Bren O’Callaghan A Runaway at the Media Circus!

23Aug/09

Weapon of Mass Hypnosis

Hungry Hungry Eat Head

Hungry Hungry Eat Head

Despite standing beneath God's own shower nozzle for two days straight, the skies cleared and the sun appeared for a perfect three-hour stretch to allow us a (mostly) dry premiere of Hungry Hungry Eat Head at the Edinburgh screen. Despite competing with 1,200 other events in the biggest cultural festival on Earth, we attracted some 500 participants from passing footfall alone. As only four persons could take part at any time due to a compromise between marker size and camera position, which dictated how many we could fit in the screen frame at any one time, we hit an average of 40 'players' every 15 minutes.

Hungry Hungry Eat Head

Hungry Hungry Eat Head

I say players, but one unexpected effect of the mesmerising soundtrack from Sound & Sons was that many just stood hypnotized, transported to a beatific state of retro TV bliss, rocking on the spot - staring - pacified and oddly becalmed by the sight of furry cuboid with fangs in place of their own fair mug. This was a beta version pending further development prior to the next appearance as part of the AND Festival at the Big Screen Liverpool on Saturday 26th September, which will be fully pimped out with further enhancements (responsive animated features overlaid upon the public video feed). Not one person queried the purpose of what we doing. If they had, I would have asked them: when was the last time you just played for play sake?

Joel Gethin Lewis and Jody Hudson-Powell

Joel Gethin Lewis and Jody Hudson-Powell

Once again, as I witnessed during the delivery of Glastonbury Village Screen, the self-imposed barrier between adults stepping into the same lungspace as children reared it's boggle eyed, Daily Mail-mache head.

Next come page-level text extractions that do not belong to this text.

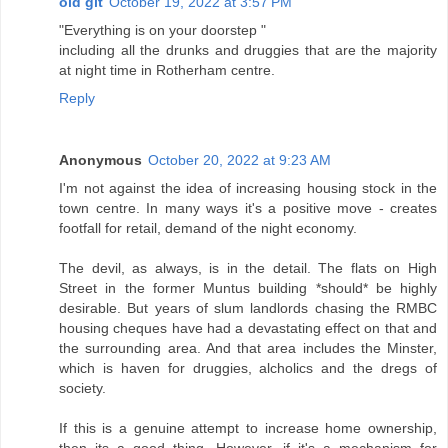
old git
October 19, 2022 at 3:57 PM
"Everything is on your doorstep "
including all the drunks and druggies that are the majority
at night time in Rotherham centre.
Reply
Anonymous
October 20, 2022 at 9:23 AM
I'm not against the idea of increasing housing stock in the
town centre. In many ways it's a positive move - creates
footfall for retail, demand of the night economy.
The devil, as always, is in the detail. The flats on High
Street in the former Muntus building *should* be highly
desirable. But years of slum landlords chasing the RMBC
housing cheques have had a devastating effect on that and
the surrounding area. And that area includes the Minster,
which is haven for druggies, alcholics and the dregs of
society.
If this is a genuine attempt to increase home ownership,
then its a good thing. However, if it's a mechanism for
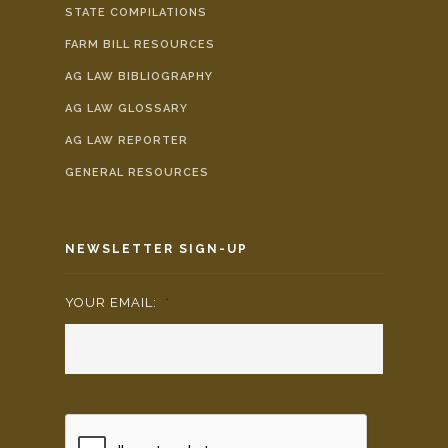
STATE COMPILATIONS
FARM BILL RESOURCES
AG LAW BIBLIOGRAPHY
AG LAW GLOSSARY
AG LAW REPORTER
GENERAL RESOURCES
NEWSLETTER SIGN-UP
YOUR EMAIL:
*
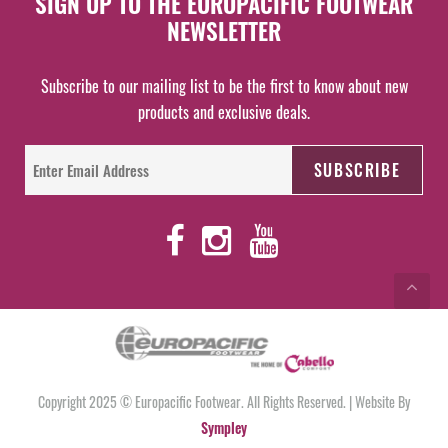
SIGN UP TO THE EUROPACIFIC FOOTWEAR
NEWSLETTER
Subscribe to our mailing list to be the first to know about new
products and exclusive deals.
Copyright 2025 © Europacific Footwear. All Rights Reserved. | Website By
Sympley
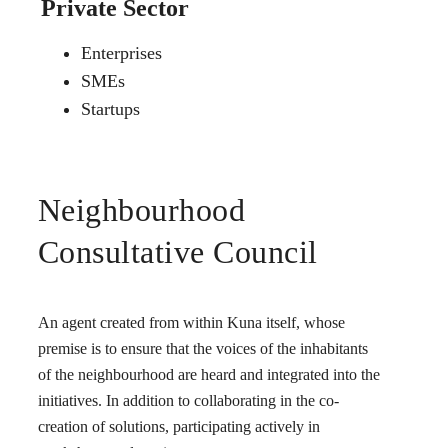
Private Sector
Enterprises
SMEs
Startups
Neighbourhood
Consultative Council
An agent created from within Kuna itself, whose
premise is to ensure that the voices of the inhabitants
of the neighbourhood are heard and integrated into the
initiatives. In addition to collaborating in the co-
creation of solutions, participating actively in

At one point, a group of a dozen young adults took turns stepping up one at a time as there were children upfront, until one of those present said "For Chrissakes, they're only kids, they're not gonna bite!" So effective is the exclusion zone around a child-not-your-own, that a sign reading Beware of Unaccompanied Minor would be more effective on a garden gate than the traditional canine threat.

Favourite moment - the American lady who ran down from the penthouse suite of the adjacent Sheraton Hotel with her daughter to join in after spotting us through the window, then asked if we were bringing it to New York. If you have the sofa ma'm, we have the passports! Again, credit due to Joel and Jody (and the absent Luke). You bring shame upon we mortals.